Collected data entries
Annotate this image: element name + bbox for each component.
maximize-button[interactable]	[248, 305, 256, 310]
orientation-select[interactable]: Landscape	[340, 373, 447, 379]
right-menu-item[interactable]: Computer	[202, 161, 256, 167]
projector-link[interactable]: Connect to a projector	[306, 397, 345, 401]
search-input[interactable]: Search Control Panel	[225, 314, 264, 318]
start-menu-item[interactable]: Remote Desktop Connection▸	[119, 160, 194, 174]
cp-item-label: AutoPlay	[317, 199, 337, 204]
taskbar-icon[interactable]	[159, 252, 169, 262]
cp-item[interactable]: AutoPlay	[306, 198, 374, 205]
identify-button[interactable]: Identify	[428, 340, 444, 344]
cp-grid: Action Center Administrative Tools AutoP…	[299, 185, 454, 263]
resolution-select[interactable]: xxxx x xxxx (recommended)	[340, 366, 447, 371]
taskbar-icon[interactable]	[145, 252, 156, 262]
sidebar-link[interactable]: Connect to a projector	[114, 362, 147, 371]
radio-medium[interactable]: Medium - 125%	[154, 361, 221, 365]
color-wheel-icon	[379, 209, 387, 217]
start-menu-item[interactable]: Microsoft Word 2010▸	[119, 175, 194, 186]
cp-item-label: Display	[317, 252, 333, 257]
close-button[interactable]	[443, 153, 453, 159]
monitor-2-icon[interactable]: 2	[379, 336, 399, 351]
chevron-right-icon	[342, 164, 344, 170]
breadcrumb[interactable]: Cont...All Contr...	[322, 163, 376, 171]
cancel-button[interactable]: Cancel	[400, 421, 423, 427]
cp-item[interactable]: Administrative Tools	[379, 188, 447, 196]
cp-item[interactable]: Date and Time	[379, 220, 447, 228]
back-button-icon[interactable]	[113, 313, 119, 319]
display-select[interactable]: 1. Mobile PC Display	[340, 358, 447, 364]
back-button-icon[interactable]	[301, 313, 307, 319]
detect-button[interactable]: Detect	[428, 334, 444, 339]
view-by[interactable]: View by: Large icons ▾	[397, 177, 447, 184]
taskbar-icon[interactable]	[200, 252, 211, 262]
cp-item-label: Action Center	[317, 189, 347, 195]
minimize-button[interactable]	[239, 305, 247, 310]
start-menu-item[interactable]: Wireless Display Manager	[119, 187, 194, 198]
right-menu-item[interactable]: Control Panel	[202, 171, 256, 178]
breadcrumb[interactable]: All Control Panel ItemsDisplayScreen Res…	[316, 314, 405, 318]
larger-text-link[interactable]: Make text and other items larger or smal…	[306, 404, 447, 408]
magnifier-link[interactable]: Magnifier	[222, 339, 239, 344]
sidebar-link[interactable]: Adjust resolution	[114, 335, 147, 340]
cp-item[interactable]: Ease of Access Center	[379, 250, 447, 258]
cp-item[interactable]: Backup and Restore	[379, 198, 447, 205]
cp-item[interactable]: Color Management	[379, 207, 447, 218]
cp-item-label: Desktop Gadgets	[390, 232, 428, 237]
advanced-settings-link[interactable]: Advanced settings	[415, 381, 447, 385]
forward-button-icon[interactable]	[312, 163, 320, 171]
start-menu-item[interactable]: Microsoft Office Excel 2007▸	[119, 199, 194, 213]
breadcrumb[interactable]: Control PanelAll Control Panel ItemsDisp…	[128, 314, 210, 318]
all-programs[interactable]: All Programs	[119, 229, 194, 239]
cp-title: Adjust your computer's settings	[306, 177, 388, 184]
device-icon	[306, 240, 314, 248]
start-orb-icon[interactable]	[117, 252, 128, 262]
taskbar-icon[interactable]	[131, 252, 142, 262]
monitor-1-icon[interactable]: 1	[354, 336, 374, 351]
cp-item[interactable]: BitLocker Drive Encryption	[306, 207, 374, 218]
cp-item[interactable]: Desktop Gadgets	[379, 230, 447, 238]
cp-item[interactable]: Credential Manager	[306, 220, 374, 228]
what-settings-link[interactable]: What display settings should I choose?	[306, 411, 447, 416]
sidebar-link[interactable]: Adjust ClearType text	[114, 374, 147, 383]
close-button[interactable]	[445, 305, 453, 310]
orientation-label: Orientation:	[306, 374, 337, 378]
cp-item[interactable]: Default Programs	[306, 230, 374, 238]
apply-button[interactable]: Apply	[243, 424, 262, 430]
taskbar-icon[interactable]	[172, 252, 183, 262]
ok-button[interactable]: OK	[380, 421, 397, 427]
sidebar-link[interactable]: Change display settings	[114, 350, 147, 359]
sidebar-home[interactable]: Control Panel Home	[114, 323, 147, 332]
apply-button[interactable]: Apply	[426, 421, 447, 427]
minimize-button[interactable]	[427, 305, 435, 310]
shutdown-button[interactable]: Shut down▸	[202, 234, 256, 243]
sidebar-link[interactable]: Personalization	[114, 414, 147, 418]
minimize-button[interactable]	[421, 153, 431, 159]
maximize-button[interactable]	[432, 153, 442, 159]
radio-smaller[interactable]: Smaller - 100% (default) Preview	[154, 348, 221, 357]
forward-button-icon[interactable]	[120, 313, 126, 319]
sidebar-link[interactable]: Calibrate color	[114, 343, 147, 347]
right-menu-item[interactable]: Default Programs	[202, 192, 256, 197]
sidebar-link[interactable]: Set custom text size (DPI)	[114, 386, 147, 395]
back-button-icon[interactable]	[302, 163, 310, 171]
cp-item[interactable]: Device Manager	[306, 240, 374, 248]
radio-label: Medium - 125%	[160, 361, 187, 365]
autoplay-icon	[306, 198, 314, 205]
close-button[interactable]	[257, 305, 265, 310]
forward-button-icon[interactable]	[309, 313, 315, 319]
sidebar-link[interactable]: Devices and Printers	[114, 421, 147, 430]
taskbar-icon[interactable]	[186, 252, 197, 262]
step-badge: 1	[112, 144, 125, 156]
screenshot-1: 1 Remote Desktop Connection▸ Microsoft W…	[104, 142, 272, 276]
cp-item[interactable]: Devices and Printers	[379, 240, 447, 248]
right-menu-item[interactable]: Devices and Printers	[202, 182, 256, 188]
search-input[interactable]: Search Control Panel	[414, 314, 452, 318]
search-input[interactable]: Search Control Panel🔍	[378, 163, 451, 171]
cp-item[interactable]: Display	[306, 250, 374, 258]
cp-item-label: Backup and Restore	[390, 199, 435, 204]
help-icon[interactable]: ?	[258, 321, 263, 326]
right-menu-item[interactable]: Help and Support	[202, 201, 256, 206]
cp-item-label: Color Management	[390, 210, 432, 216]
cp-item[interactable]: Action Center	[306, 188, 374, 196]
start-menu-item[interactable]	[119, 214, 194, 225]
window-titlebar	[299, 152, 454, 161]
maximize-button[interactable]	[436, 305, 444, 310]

▶ [WORK TO COMPLETE]:
Word for word, copy out all of the data shown above.

▶ [RESULT OF THE EXERCISE]:
Annotate this image: element name + bbox for each component.
maximize-button[interactable]	[248, 305, 256, 310]
orientation-select[interactable]: Landscape	[340, 373, 447, 379]
right-menu-item[interactable]: Computer	[202, 161, 256, 167]
projector-link[interactable]: Connect to a projector	[306, 397, 345, 401]
search-input[interactable]: Search Control Panel	[225, 314, 264, 318]
start-menu-item[interactable]: Remote Desktop Connection▸	[119, 160, 194, 174]
cp-item-label: AutoPlay	[317, 199, 337, 204]
taskbar-icon[interactable]	[159, 252, 169, 262]
cp-item[interactable]: AutoPlay	[306, 198, 374, 205]
identify-button[interactable]: Identify	[428, 340, 444, 344]
cp-grid: Action Center Administrative Tools AutoP…	[299, 185, 454, 263]
resolution-select[interactable]: xxxx x xxxx (recommended)	[340, 366, 447, 371]
taskbar-icon[interactable]	[145, 252, 156, 262]
sidebar-link[interactable]: Connect to a projector	[114, 362, 147, 371]
radio-medium[interactable]: Medium - 125%	[154, 361, 221, 365]
color-wheel-icon	[379, 209, 387, 217]
start-menu-item[interactable]: Microsoft Word 2010▸	[119, 175, 194, 186]
cp-item-label: Display	[317, 252, 333, 257]
close-button[interactable]	[443, 153, 453, 159]
monitor-2-icon[interactable]: 2	[379, 336, 399, 351]
chevron-right-icon	[342, 164, 344, 170]
breadcrumb[interactable]: Cont...All Contr...	[322, 163, 376, 171]
cancel-button[interactable]: Cancel	[400, 421, 423, 427]
cp-item[interactable]: Administrative Tools	[379, 188, 447, 196]
cp-item[interactable]: Date and Time	[379, 220, 447, 228]
back-button-icon[interactable]	[113, 313, 119, 319]
display-select[interactable]: 1. Mobile PC Display	[340, 358, 447, 364]
back-button-icon[interactable]	[301, 313, 307, 319]
detect-button[interactable]: Detect	[428, 334, 444, 339]
view-by[interactable]: View by: Large icons ▾	[397, 177, 447, 184]
taskbar-icon[interactable]	[200, 252, 211, 262]
cp-item-label: Action Center	[317, 189, 347, 195]
minimize-button[interactable]	[239, 305, 247, 310]
start-menu-item[interactable]: Wireless Display Manager	[119, 187, 194, 198]
right-menu-item[interactable]: Control Panel	[202, 171, 256, 178]
breadcrumb[interactable]: All Control Panel ItemsDisplayScreen Res…	[316, 314, 405, 318]
larger-text-link[interactable]: Make text and other items larger or smal…	[306, 404, 447, 408]
magnifier-link[interactable]: Magnifier	[222, 339, 239, 344]
sidebar-link[interactable]: Adjust resolution	[114, 335, 147, 340]
cp-item[interactable]: Ease of Access Center	[379, 250, 447, 258]
cp-item[interactable]: Backup and Restore	[379, 198, 447, 205]
cp-item[interactable]: Color Management	[379, 207, 447, 218]
cp-item-label: Desktop Gadgets	[390, 232, 428, 237]
advanced-settings-link[interactable]: Advanced settings	[415, 381, 447, 385]
forward-button-icon[interactable]	[312, 163, 320, 171]
start-menu-item[interactable]: Microsoft Office Excel 2007▸	[119, 199, 194, 213]
breadcrumb[interactable]: Control PanelAll Control Panel ItemsDisp…	[128, 314, 210, 318]
all-programs[interactable]: All Programs	[119, 229, 194, 239]
cp-title: Adjust your computer's settings	[306, 177, 388, 184]
device-icon	[306, 240, 314, 248]
start-orb-icon[interactable]	[117, 252, 128, 262]
taskbar-icon[interactable]	[131, 252, 142, 262]
monitor-1-icon[interactable]: 1	[354, 336, 374, 351]
cp-item[interactable]: BitLocker Drive Encryption	[306, 207, 374, 218]
cp-item[interactable]: Desktop Gadgets	[379, 230, 447, 238]
cp-item[interactable]: Credential Manager	[306, 220, 374, 228]
what-settings-link[interactable]: What display settings should I choose?	[306, 411, 447, 416]
sidebar-link[interactable]: Adjust ClearType text	[114, 374, 147, 383]
close-button[interactable]	[445, 305, 453, 310]
orientation-label: Orientation:	[306, 374, 337, 378]
cp-item[interactable]: Default Programs	[306, 230, 374, 238]
apply-button[interactable]: Apply	[243, 424, 262, 430]
taskbar-icon[interactable]	[172, 252, 183, 262]
ok-button[interactable]: OK	[380, 421, 397, 427]
sidebar-link[interactable]: Change display settings	[114, 350, 147, 359]
sidebar-home[interactable]: Control Panel Home	[114, 323, 147, 332]
apply-button[interactable]: Apply	[426, 421, 447, 427]
minimize-button[interactable]	[427, 305, 435, 310]
shutdown-button[interactable]: Shut down▸	[202, 234, 256, 243]
sidebar-link[interactable]: Personalization	[114, 414, 147, 418]
minimize-button[interactable]	[421, 153, 431, 159]
maximize-button[interactable]	[432, 153, 442, 159]
radio-smaller[interactable]: Smaller - 100% (default) Preview	[154, 348, 221, 357]
forward-button-icon[interactable]	[120, 313, 126, 319]
sidebar-link[interactable]: Calibrate color	[114, 343, 147, 347]
right-menu-item[interactable]: Default Programs	[202, 192, 256, 197]
sidebar-link[interactable]: Set custom text size (DPI)	[114, 386, 147, 395]
back-button-icon[interactable]	[302, 163, 310, 171]
cp-item[interactable]: Device Manager	[306, 240, 374, 248]
radio-label: Medium - 125%	[160, 361, 187, 365]
autoplay-icon	[306, 198, 314, 205]
close-button[interactable]	[257, 305, 265, 310]
forward-button-icon[interactable]	[309, 313, 315, 319]
sidebar-link[interactable]: Devices and Printers	[114, 421, 147, 430]
taskbar-icon[interactable]	[186, 252, 197, 262]
step-badge: 1	[112, 144, 125, 156]
screenshot-1: 1 Remote Desktop Connection▸ Microsoft W…	[104, 142, 272, 276]
cp-item[interactable]: Devices and Printers	[379, 240, 447, 248]
right-menu-item[interactable]: Devices and Printers	[202, 182, 256, 188]
search-input[interactable]: Search Control Panel	[414, 314, 452, 318]
search-input[interactable]: Search Control Panel🔍	[378, 163, 451, 171]
cp-item[interactable]: Display	[306, 250, 374, 258]
cp-item-label: Backup and Restore	[390, 199, 435, 204]
help-icon[interactable]: ?	[258, 321, 263, 326]
right-menu-item[interactable]: Help and Support	[202, 201, 256, 206]
cp-item-label: Color Management	[390, 210, 432, 216]
cp-item[interactable]: Action Center	[306, 188, 374, 196]
start-menu-item[interactable]	[119, 214, 194, 225]
window-titlebar	[299, 152, 454, 161]
maximize-button[interactable]	[436, 305, 444, 310]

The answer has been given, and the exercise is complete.